Notice that we can decompose a $8 \times 8$ chessboard into $8$ non intersecting $2 \times 4$ rectangles. And on each of these rectangles we can put at most $4$ knights that do not capture each other. Follow the image:

Imgur

So, now since in $8$ of these $2 \times 4$ rectangles we can at most $4 \times 8 =32$ knights on a $8 \times 8$ board hat satisfies our condition .

But wait! We know that it isn't possible to put more than $32$ knight on a $8 \times 8$ chess board in such a way that satisfies our condition. But it doesn't mean that $32$ is attainable. So, we have show that it is.

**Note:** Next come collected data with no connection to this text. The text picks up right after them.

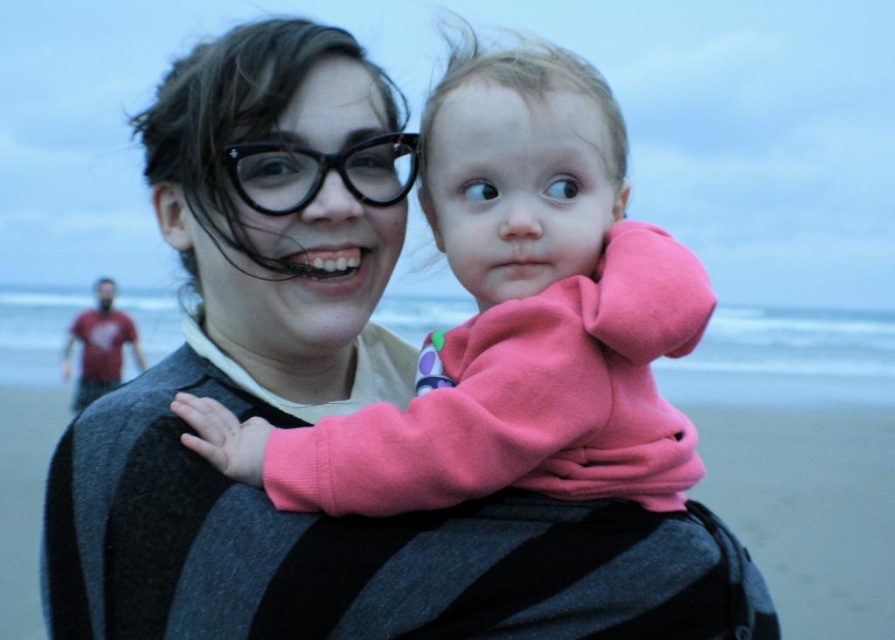 You are a fashion designer observing the beach scene. You need to determine which garment has a wider width between the matte black sweater at center and the pink fleece at center. Which one is wider?

The pink fleece at center has a wider width than the matte black sweater at center.

You are standing at point (x=442, y=100) and want to move to the beach exit located at point (x=367, y=337). Can you walk directly towards the exit without going around any obstacles?

Point (x=367, y=337) is behind point (x=442, y=100), so you can walk directly towards the exit without needing to go around any obstacles.

You are a photographer trying to capture the perfect shot of the matte black sweater at center. The camera you are using has a focal point system that requires you to input coordinates. What coordinates should you enter to ensure the sweater is in the center of the frame?

The coordinates to center the matte black sweater at center should be set to point (237, 365) as specified in the description. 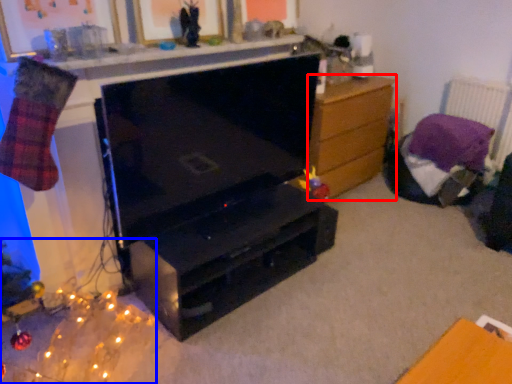 Question: Which object is closer to the camera taking this photo, chest of drawers (highlighted by a red box) or christmas decoration (highlighted by a blue box)?

Choices:
 (A) chest of drawers
 (B) christmas decoration

Answer: (B) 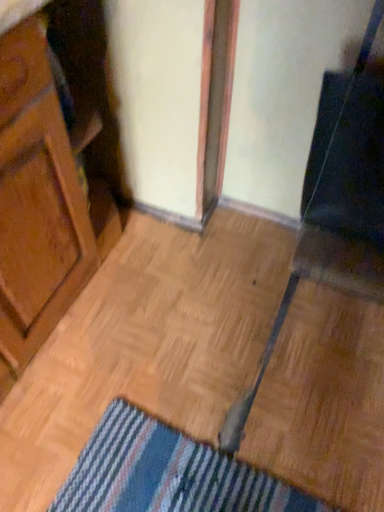 I want to click on wooden cabinet at left, so click(x=41, y=205).

What do you see at coordinates (41, 205) in the screenshot? This screenshot has height=512, width=384. I see `wooden cabinet at left` at bounding box center [41, 205].

At what (x,y) coordinates should I click in order to perform the action: click on wooden cabinet at left. Please return your answer as a coordinate pair (x, y). Image resolution: width=384 pixels, height=512 pixels. Looking at the image, I should click on (41, 205). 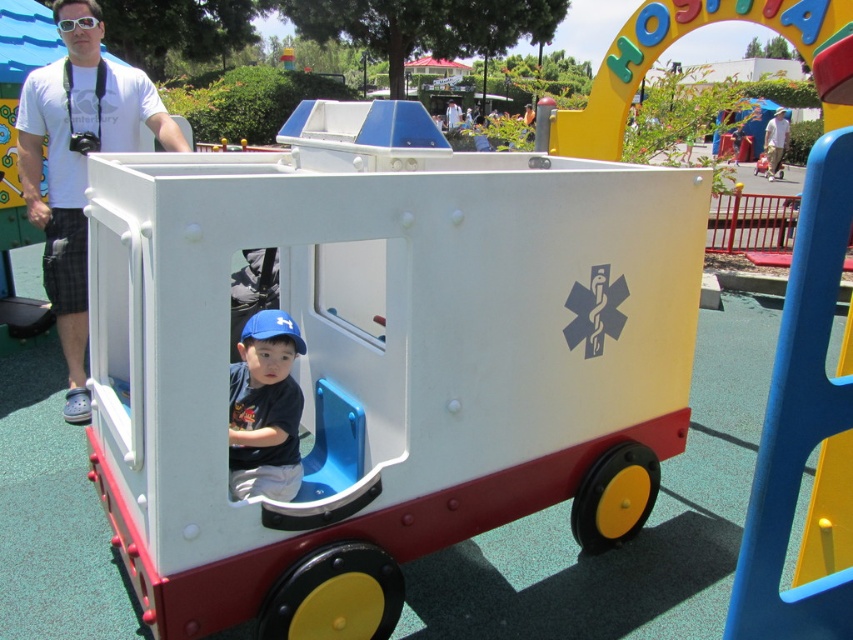 You are a parent at the playground and see your child playing with the white plastic toy car at center and the white matte shirt at upper left. Which object is closer to the ground?

The white plastic toy car at center is located below the white matte shirt at upper left, so it is closer to the ground.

If we arrange the knights in only in black squares we can get $32$ knights.

So, $32$ is our answer.

Its clear that a chess board has 32 black squares and 32 white squares. Now, any knight in white square goes to black square in next move, and vice-versa. Now if we place all the knights in white(or black), then they will be in non-attacking position, since their next move will be to a black(or white) square. Thus, the no. of knights is 32. Now, we'll show that its not possible to place more than 32 knights. Let if possible, at least 1 more knight can be placed. Thus, it must be placed in a black square and hence, it will be in an attacking position with some other knight in white. Thus, the max. no. of knights is 32.

This is one of the examples of pigeonhole principle ...

I made a discussion problem about a month ago that builds on this, which no one has answered yet: https://brilliant.org/discussions/thread/no-knights-tour/

Knights only attack the opposite color squares which they are on. Since there are 32 white squares and 32 black squares, the answer is 32.